[Data records]
• • •

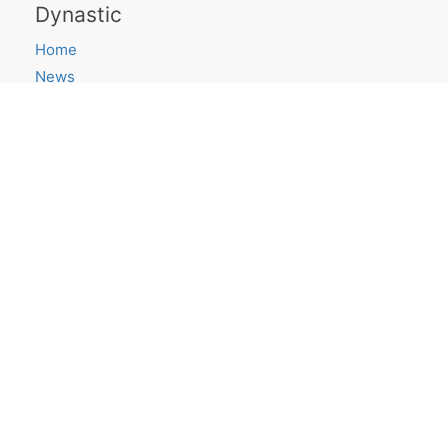
Dynastic
Home
News
Saying Goodbye
Projects
ShortLook
Research Blog
canvas.place
Get in touch
Email
Twitter
GitHub
Quick links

• • •

### Directions for this task
Without any pictures, return the entries exactly as given.

### Result for this task
Dynastic
Home
News
Saying Goodbye
Projects
ShortLook
Research Blog
canvas.place
Get in touch
Email
Twitter
GitHub
Quick links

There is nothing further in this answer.